Aim of the exercise >> In the entries below, find every line with "this" and copy it.

[Stored data entries]

* * * *

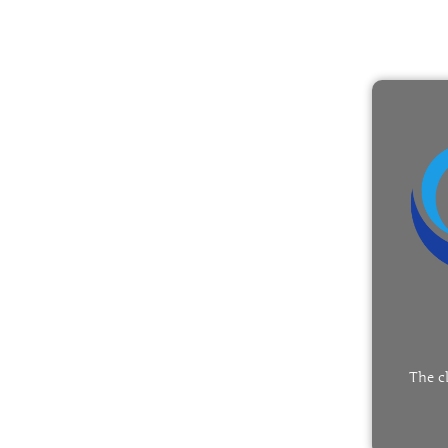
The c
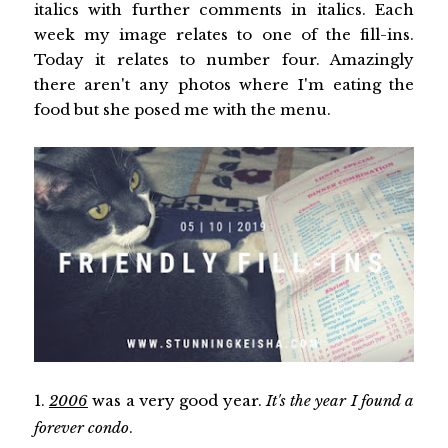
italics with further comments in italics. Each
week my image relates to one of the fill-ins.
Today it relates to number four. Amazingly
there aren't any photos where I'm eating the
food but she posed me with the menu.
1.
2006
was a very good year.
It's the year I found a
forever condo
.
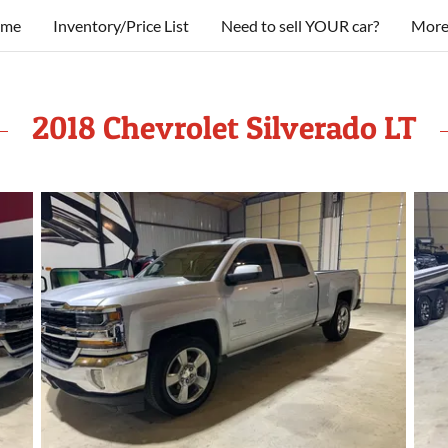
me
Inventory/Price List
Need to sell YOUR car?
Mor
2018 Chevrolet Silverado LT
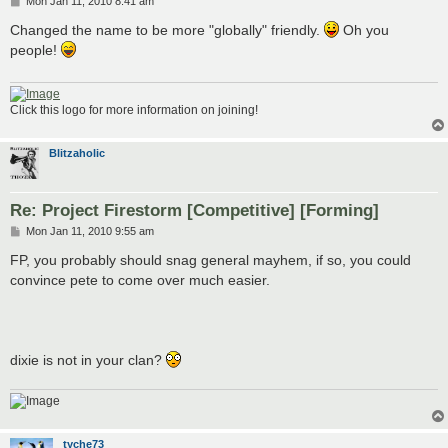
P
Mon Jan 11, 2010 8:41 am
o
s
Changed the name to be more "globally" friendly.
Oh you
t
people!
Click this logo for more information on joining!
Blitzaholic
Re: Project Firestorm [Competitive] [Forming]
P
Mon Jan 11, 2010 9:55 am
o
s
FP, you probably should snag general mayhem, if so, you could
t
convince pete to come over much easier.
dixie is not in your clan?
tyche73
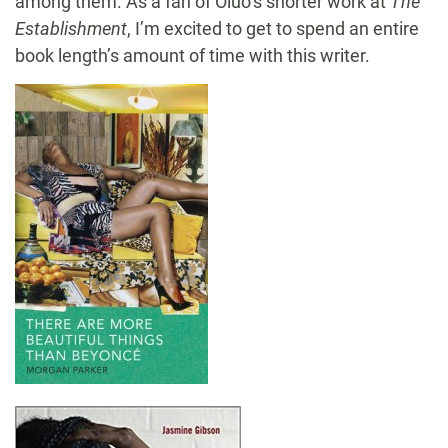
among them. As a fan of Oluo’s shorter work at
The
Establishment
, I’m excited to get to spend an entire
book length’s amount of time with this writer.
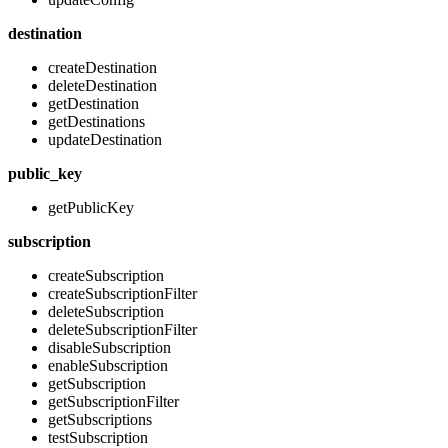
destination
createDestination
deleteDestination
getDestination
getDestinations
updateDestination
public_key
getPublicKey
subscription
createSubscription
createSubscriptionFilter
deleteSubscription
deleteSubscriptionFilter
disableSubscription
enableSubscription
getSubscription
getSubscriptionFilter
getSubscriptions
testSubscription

* * * *

Exercise output >>
Click this logo for more information on joining!
book length’s amount of time with this writer.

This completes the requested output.